Unhaltbares Asylsystem

Ein unzeitgemäßes Zusatzprotokoll von 1967 macht das Mittelmeer zum Massengrab.

Dass sich seit Schließung der Balkanroute die Opferzahlen von ertrunkenen Flüchtlingen in der Ägäis massiv reduzierten und deswegen seither Hunderte Menschenleben gerettet wurden, hat noch niemand zugegeben, der die Schließung aus „humanitären“ Gründen verhindern wollte. Was ebenfalls alle wissen mussten: Dass es für den anderen schaurigen Schauplatz, zwischen Libyen und Lampedusa, noch immer keine Lösung gibt.
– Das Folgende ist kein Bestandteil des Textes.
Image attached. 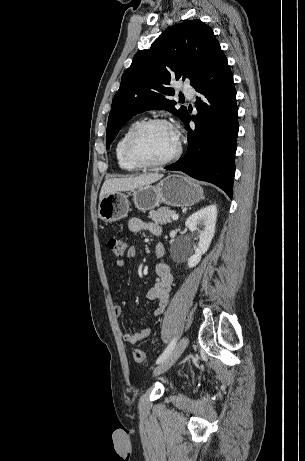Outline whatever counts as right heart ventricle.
<instances>
[{
  "mask_svg": "<svg viewBox=\"0 0 305 461\" xmlns=\"http://www.w3.org/2000/svg\"><path fill=\"white\" fill-rule=\"evenodd\" d=\"M138 123H139L138 121L132 122L123 131V133L121 134V136L117 140L116 146H115V157H116L117 163H118L119 167L122 170H125V171H128V172H134V171L139 170V168L137 166H135V165H133L132 163L129 162V160L127 159V157L125 155L126 140H127L128 136H129V134L132 132V130L134 129V127Z\"/></svg>",
  "mask_w": 305,
  "mask_h": 461,
  "instance_id": "e07e8e85",
  "label": "right heart ventricle"
}]
</instances>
Viele in Afrika haben Fluchtgründe und unzählige mehr haben ganz andere Gründe, es in Europa versuchen zu wollen, solange der Wohlstandsgewinn alljährlich vom Bevölkerungswachstum aufgezehrt wird. Aber sie haben nur einen rein gesetzlichen Grund, warum sie die lebensgefährliche Überfahrt überhaupt antreten: Dieser wurde 1967 in einem Zusatzprotokoll zur Genfer Flüchtlingskonvention fixiert, als dieses auf Kriegsheimkehrer und „Repatriierungen“ abgestimmte Regelwerk zeitlich und räumlich entgrenzt wurde: Die GFK wurde einerseits auf unbestimmte Zeit verlängert, andererseits auch auf außereuropäische Flüchtlinge ausgeweitet. Ein heute selbstverständlicher, damals mutiger Schritt, der aber gerade durch eine längere Friedensphase in Europa in der Praxis zunächst gut machbar war.

Der damals nicht bedachte Fehler: Dass man durch den zweiten Punkt Jahrzehnte später einen Migrationsstrom per Nussschale über das Mittelmeer auslösen würde.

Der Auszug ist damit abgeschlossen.